回想 二

 結局、彼は戌井の提案に応じることにした。どうせこの先、希望など見出せないのだ。それならいっそ流されてみようと、半ばやけっぱちな気持ちだった。


 ただし、彼はひとつだけ条件を提示した。自分を追い込んだ病院の同僚と、痴漢扱いした女に報復したいと。

「簡単ですよ。あなたが手をわずらわせるまでもない」

 彼の同意に気をよくしたのか、戌井は満面の笑みでそう答えた。後日、同僚の男は研究のデータを外部にリークした疑いで、研究所を解雇された。そして自宅で覚醒剤を服用しているところを検挙された。


 戌井からの電話で、彼はそのことを知った。新聞でもニュースでもこのことが取りざたされていたが、彼はこんなものかと思った。もっとせいせいするかと思っていたが、意外にあっけなく、つまらない思いだった。


 そのことを電話で伝えると、「前に進まないからだ」と戌井は言った。

「復讐っていうのは、過去と決別するためのものですからね。決してそこから、新しい何かが生まれるわけではない。まあ、過去にとらわれることがなくなっただけ前進といえるのかもしれませんが」

「過去との決別ね……そのわりにはずいぶんあっけない印象だ」

「そりゃそうですよ。あなたはそういうタイプの人間なんです。過去にとらわれず、先だけを見つめていたいんですよ。そもそも研究者になったのも、そういう目的があったからじゃないですか? しかし現実は、つまらない派閥争いだった。あなたは他に煩わされることなく、自分の才能を存分に活かせる環境に移るべきだったんですよ」


 戌井の言葉は、確かに確信をついていた。

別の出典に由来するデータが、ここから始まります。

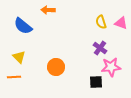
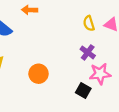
black square: (96, 82) -> (83, 90), turned 32

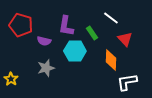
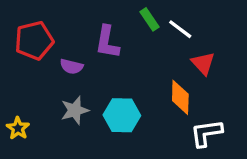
red pentagon: (21, 25) -> (34, 41), turned -30
green rectangle: (92, 33) -> (149, 19), moved
cyan hexagon: (75, 51) -> (122, 115), moved

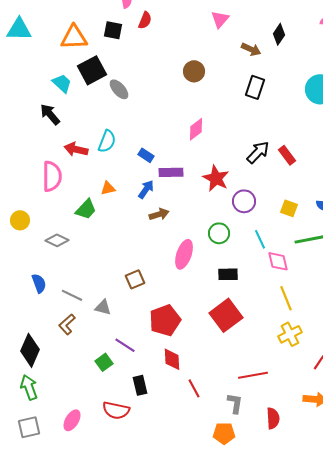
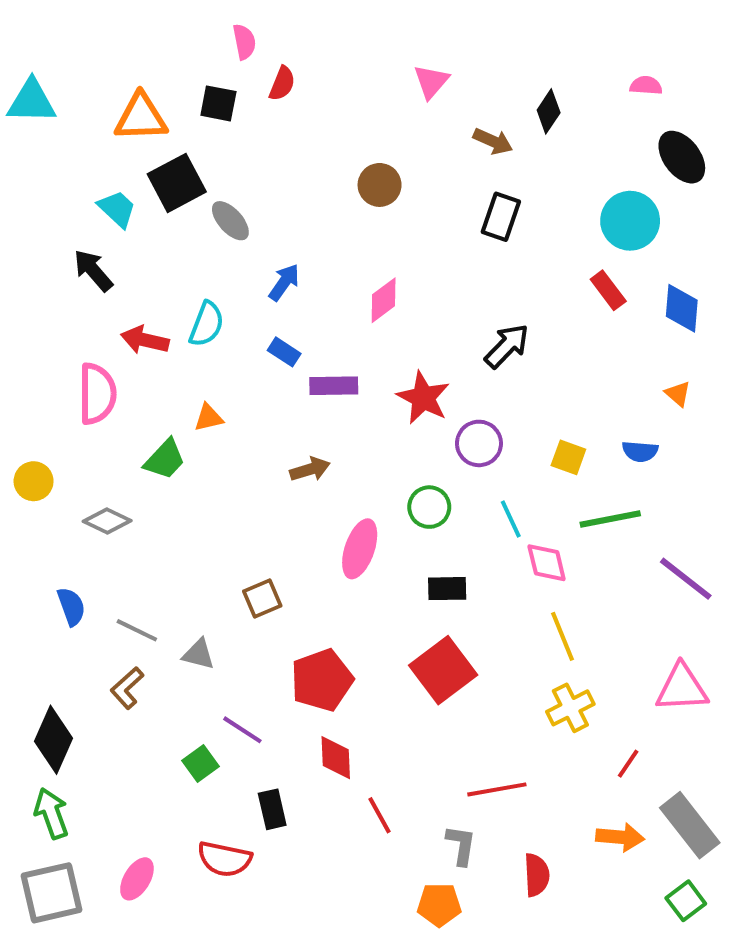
red rectangle: (287, 155) -> (608, 290), moved
blue arrow: (146, 189) -> (284, 282), moved
gray square: (29, 427) -> (51, 893), size x1.4

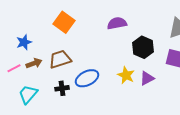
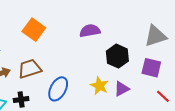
blue ellipse: (87, 78) -> (58, 89), turned -35
black cross: (62, 88) -> (21, 99), moved

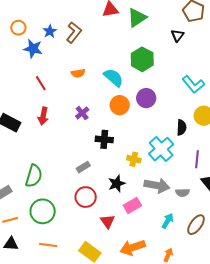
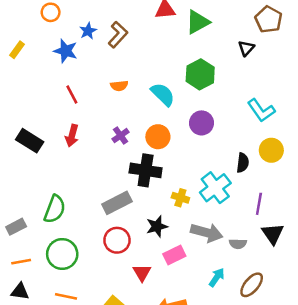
orange circle: (18, 28) -> (51, 12), moved
orange circle: (120, 105) -> (158, 137), moved
black cross: (104, 139) -> (146, 170), size x1.4
gray rectangle: (83, 167) -> (117, 203), size x1.6

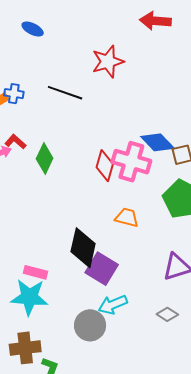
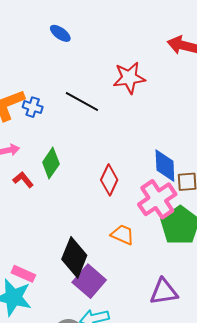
blue cross: (14, 94) -> (33, 107), moved
red L-shape: (15, 142) -> (23, 180), moved
blue diamond: (157, 142) -> (165, 166), turned 32
pink cross: (131, 162) -> (157, 199), moved, turned 30

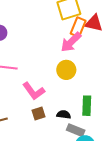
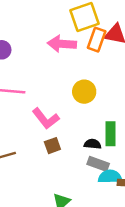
pink arrow: (71, 42) -> (62, 44), moved, turned 50
black semicircle: (64, 115) -> (93, 144), moved

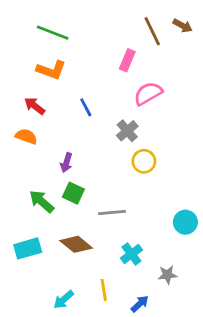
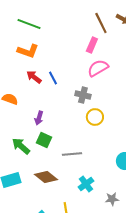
pink rectangle: (127, 60) -> (92, 45), moved
red arrow: (35, 106) -> (34, 77), moved
gray cross: (127, 131) -> (83, 95), turned -35

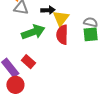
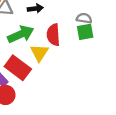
yellow triangle: (61, 18) -> (39, 53), moved
red rectangle: (28, 62) -> (18, 68), size x1.6

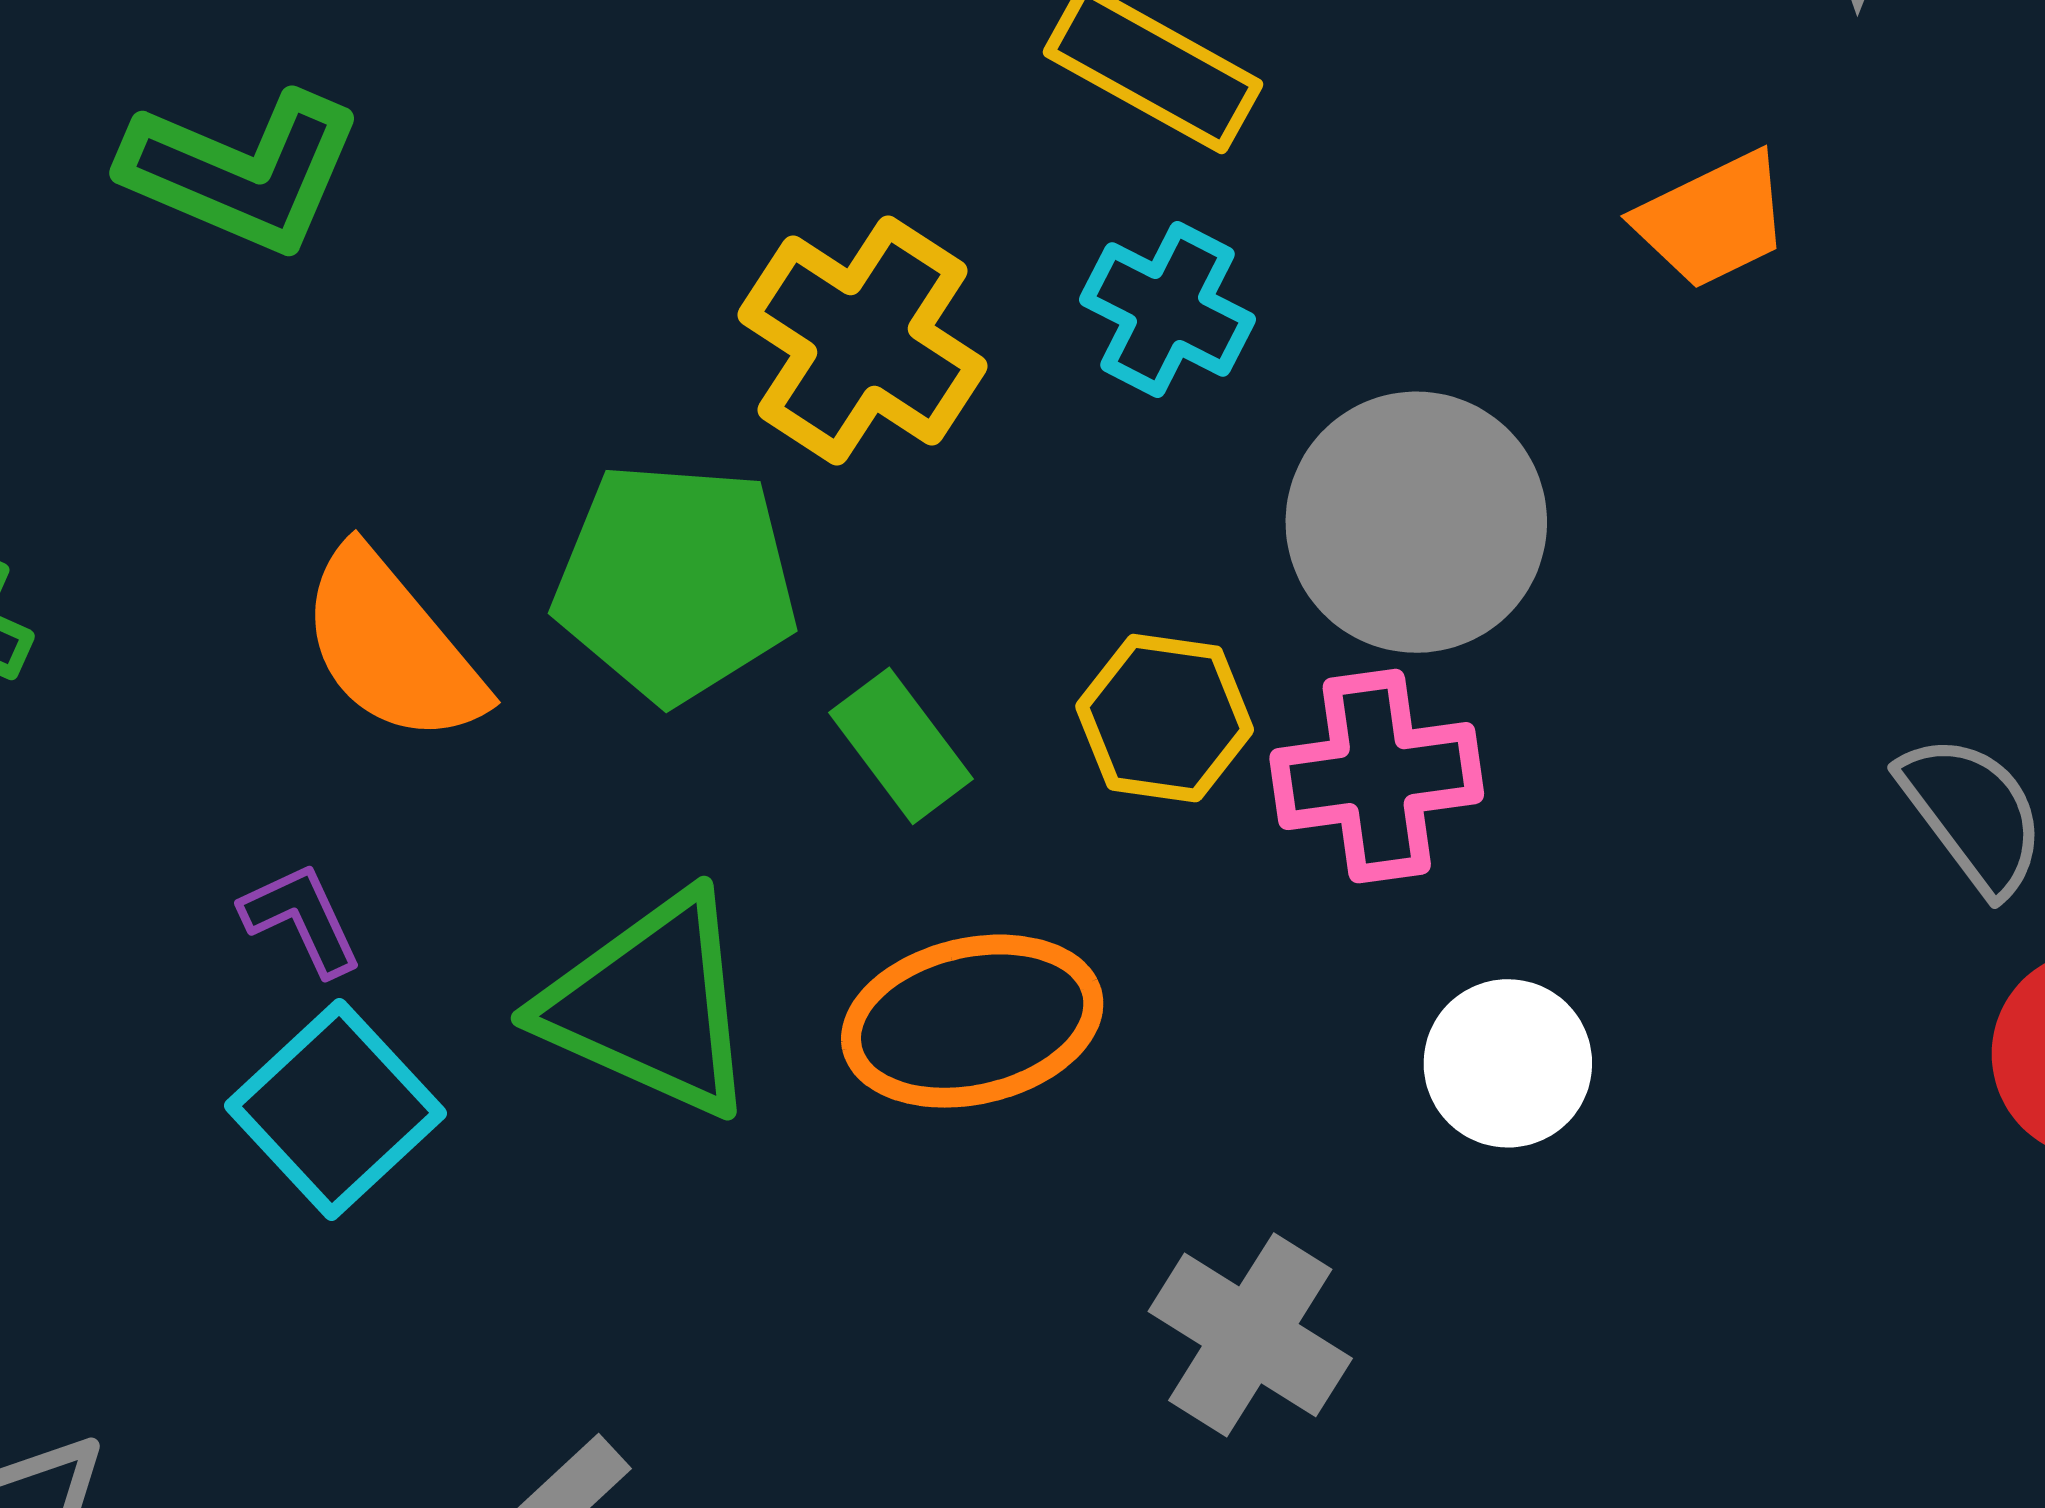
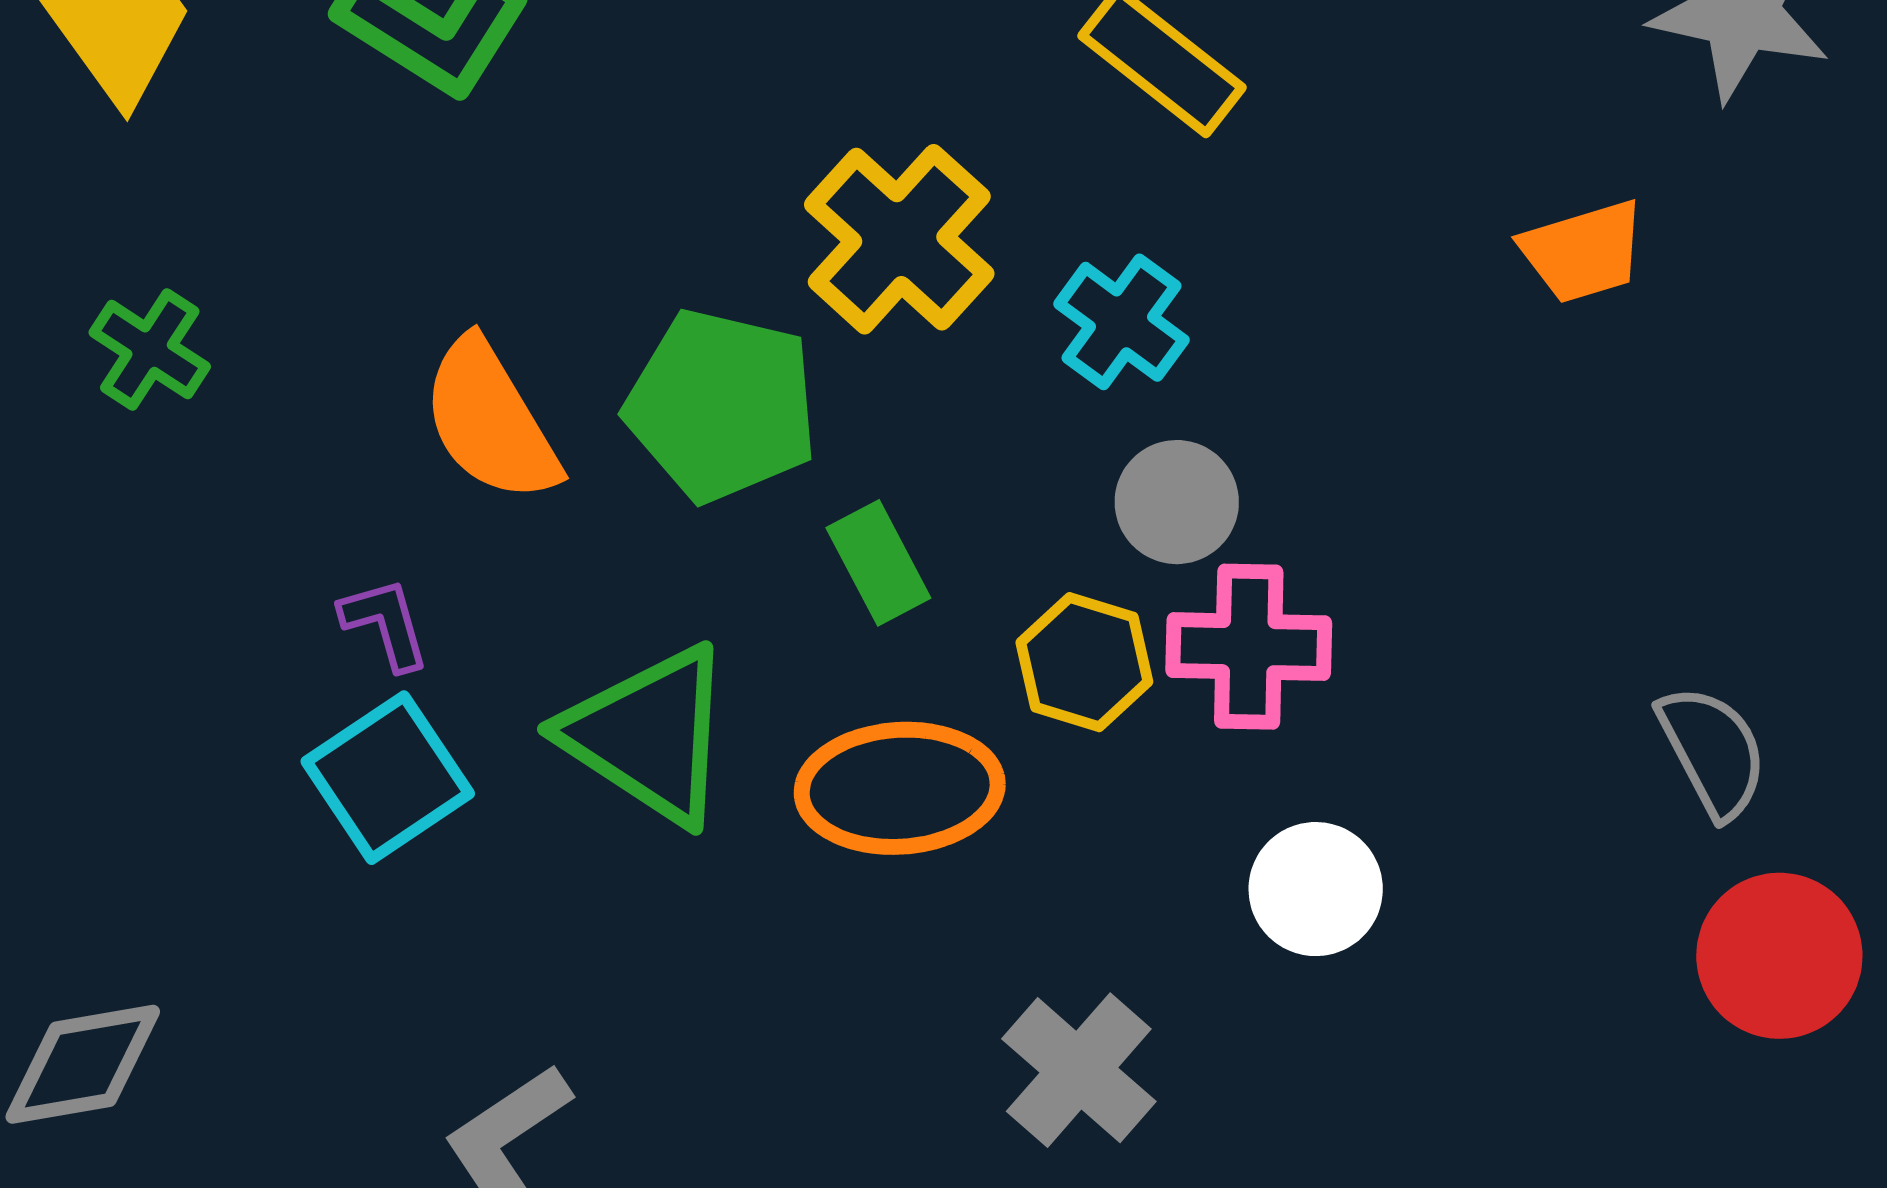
cyan cross: (1168, 310) -> (1122, 322), moved
gray circle: (1416, 522) -> (1177, 502), moved, size x0.6
yellow hexagon: (1165, 718) -> (1084, 662), moved

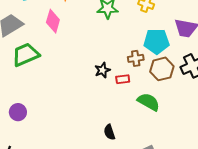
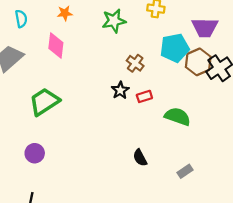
green trapezoid: (26, 55) -> (44, 102), moved
brown cross: (136, 58) -> (135, 63), moved, turned -35
brown hexagon: (162, 69) -> (198, 62), moved

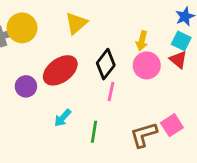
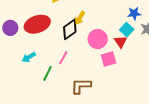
yellow arrow: (142, 41) -> (80, 18), moved
pink line: (111, 91) -> (63, 58), moved
pink square: (172, 125) -> (109, 59), moved

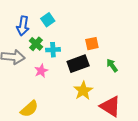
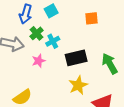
orange square: (92, 44) -> (92, 18), moved
cyan cross: (53, 50) -> (53, 41), turned -32
green arrow: (112, 65) -> (110, 64), size x1.5

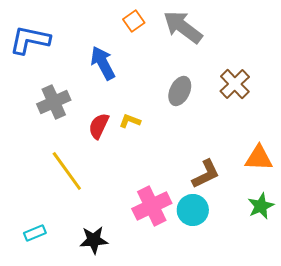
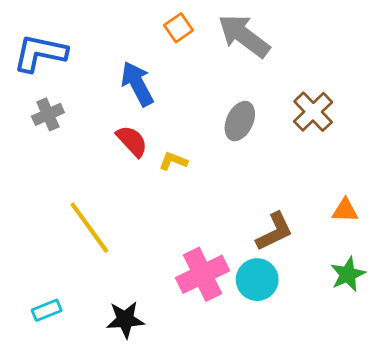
gray cross: (54, 102) -> (48, 114), moved, size x0.7
red semicircle: (99, 126) -> (132, 141), moved, turned 112
orange triangle: (259, 158) -> (345, 210), size x0.7

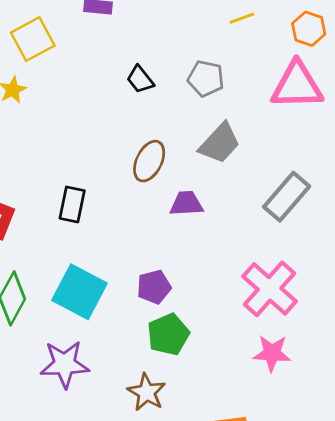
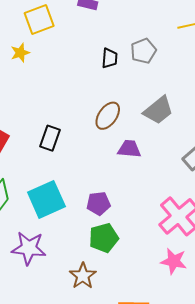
black trapezoid: (140, 79) -> (110, 58), turned -145
gray pentagon: (206, 79) -> (143, 51), moved, turned 30
cyan square: (80, 292) -> (46, 199), turned 30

仕事にやりがいを感じてはいたが、常に何か物足りない気持ちを抱えていたのは事実だった。いつの間にか所内の慣習に両足を縛られ、保身に走る自分がいたようにも思う。若かりしころの情熱は、今の自分とは無縁のものだった。


「結果はどうあれ、約束は約束だ。あんたに付いていくことにしよう」

 それが、彼が地上で残した最後の言葉だった。